I wonder if anyone has pointed out to our conservative state legislature members that the budget decisions they are making will result in human fatalities. That people will die as a direct result of their aversion to raise the revenue needed to provide basic services.
I have been going on and on about what the state budget is going to do to public education in the state, and it should be to no one’s surprise that at the bottom of it is an agenda to ruin public education so that school vouchers are the wave of the future along with the privatization of education. All of that, however, is long-range and therefore reversible at some point.
What they are doing to public healthcare, however, is more immediate. People. Will. Die.
This article in the Austin American-Statesman lays it all out. The plan is to cut state support of private attendant care services. These are the one on one services that enables the elderly to remain in their homes, but with a daily visit from a healthcare provider being paid the minimum wage to assist these people with doing the things that they now find difficult to accomplish on their own. Like bathing. Like dressing. Like cooking.
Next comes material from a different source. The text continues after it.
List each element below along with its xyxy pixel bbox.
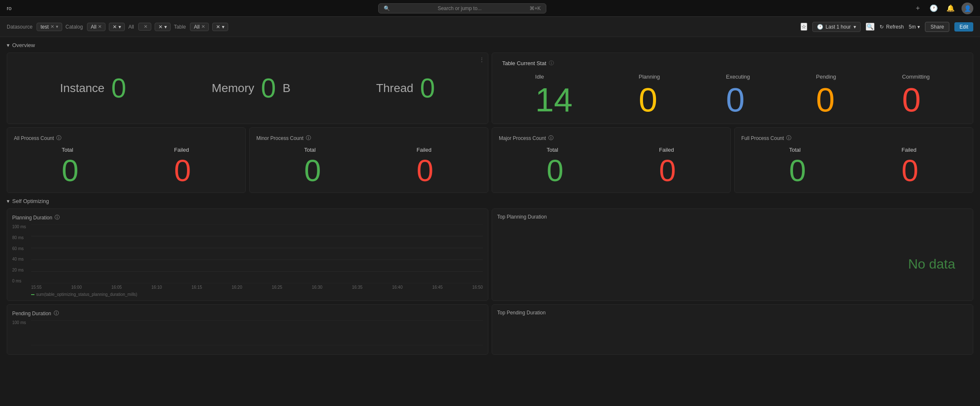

At the present time, 125,000 Texans are being provided these services. But if they are withdrawn, what do these people do? By definition, if you cannot take care of yourself in your home, a nursing home is the answer. But the cost to the state if this is the only alternative is four times what it would be with attendant care services. And funding to nursing homes is being cut as well. These people are essentially trapped.
I find that just a little cold. I don’t know how these people can live with themselves knowing that they are about to make life-altering decisions for the weakest among us.
Life-altering as in death-making.
Most people, I think, aren’t this cold-hearted. Even in the most conservative parts of the state people are asking themselves whether we can come up with the funding necessary to avoid these draconian cuts.
“Still, Sen. Bob Deuell, R-Greenville , said recently that ‘even in my very Republican, conservative district,’ he's heard support for tapping the state's rainy day fund and raising the gas tax and state fees to cushion the impact of health care cuts.”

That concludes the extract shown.